Galissou frunció el ceño.
—Sí. Lo lamento. La temporada que viene demostraré lo que valgo.
—Ah, lo lamenta. Qué frivolidad. La portería mide siete metros, usted es un profesional, había una liga en juego y dice que lo lamenta.
—Señor Palomera. Tuve ese vértigo. Ese… recuerdo. Yo no era yo. El balón estaba empapado.
—Oiga, Galissou, creo haber visto alguna vez en la tele, yo que apenas me fijo, que en estas situaciones los buenos jugadores secan el balón con la camiseta antes de chutar. Lo secan muy bien, y lo ponen en un lugar liso.
—Yo sé cómo se chuta.
—No, no sabe. No secó usted el balón. Y no cogió bien la carrerilla. Usted puede ser todo lo virgen ofrendada a un león que quiera, es un avatar doloroso, pero la vida continúa, nunca mejor dicho, y un penalty se mete.
Galissou cambió el teléfono de mano y se secó la palma mojada en el albornoz.
—Vea, Palomera, yo esto no se lo había contado a nadie. ¿Cómo no se da…? Esto era algo muy íntimo. Usted tendría que…
—Se mete. ¡Un penalty se mete! Nada de exquisiteces. Fuerte y a un lado. Toma castaña.

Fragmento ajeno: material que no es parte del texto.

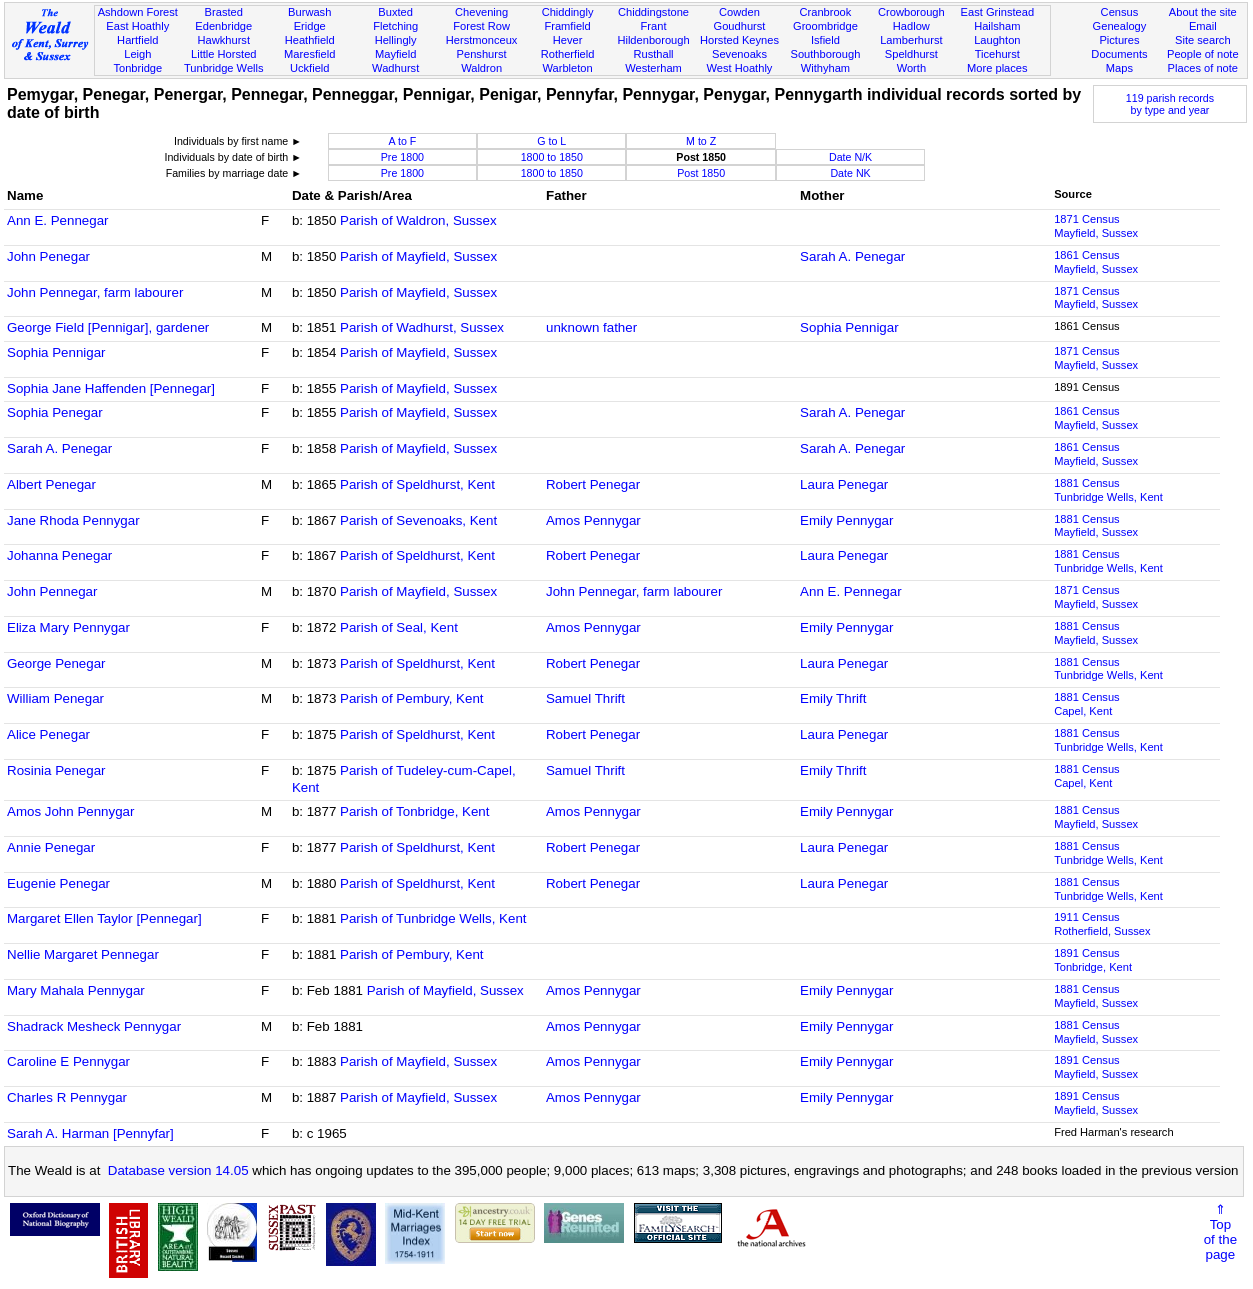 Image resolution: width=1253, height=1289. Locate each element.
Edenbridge (223, 26)
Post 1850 (701, 173)
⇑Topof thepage (1220, 1232)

—Pero qué coño sabe usted de fútbol.
—Usted pifió. ¡Su fina pierna izquierda! ¡Caligráfica! Pifió.
—No me escupa. Echa usted saliva por el auricular, Palomera.
—¡Un profesional!
—¿Usted sabe la miseria que me pagan?
—No tengo ninguna prueba de que no lo haya hecho adrede.
—Que le zurzan.
—Y le confiaré una meditación personal. Usted ha sido un mimado de la afición. Pero no sólo las tribus de la jungla sacrifican vírgenes a los leones. Precisamente su piel…
—Mi padre es español. —Los oscuros dedos de Galissou palidecieron de tanto apretar la botella de leche, que era de plástico y se abolló. Varias gotas se derramaron sobre el listín—. No es ése el problema. Al contrario. Es la compasión.
—¡Fingen! Estaban a un gol de ser campeones.
—Tal vez. Son tan silenciosos…
—¿Ve? Y tienen razón. Un chut de mariquita.
—Palomera… Aveces se hace insoportable…
La voz de Galissou se desvaneció en un ronroneo. Tenso sobre el torso poderoso, el albornoz azul eléctrico relucía en la mañana exaltada.
—Galissou.
—Qué quiere.
—Un poco de ánimo.
—No me joda.
—Ha elegido bien a quién llamar. Puede hacerlo cuando quiera. Aquí siempre tendrá un interlocutor sensible. Y pensante.
—No.
—¿Qué quiere decir “No”?
—Que no me espere. Yo llamaba para disculparme. Usted es uno, el tercero de la P. Todavía me quedan cuatrocientos veinticinco.
Un chirrido pareció sugerir que Palomera había corrido una silla.
—Claro. Hasta Zuviría. ¿Y cuando acabe?
—No lo sé. No sé si me quedarán ganas. Y luego empiezan los entrenamientos.
—Ja.
—Palomera.
—Qué pasa.
—Buenos días.
Galissou esperó a que se oyera el clic. Después colgó y estuvo un buen rato con la mano apoyada aún en el teléfono. Cuando notó que el brazo se le empezaba a dormir lo sacudió un poco y, cogiendo el borde del albornoz, fue secando la leche derramada en el listín. Con un rotulador que tenía en el bolsillo puso una marca junto a Palomera Díaz, Egidio. Pareció que iba a levantarse, porque se estaba volviendo hacia la ventana, pero apoyó un dedo en el listín y descolgó de nuevo el teléfono.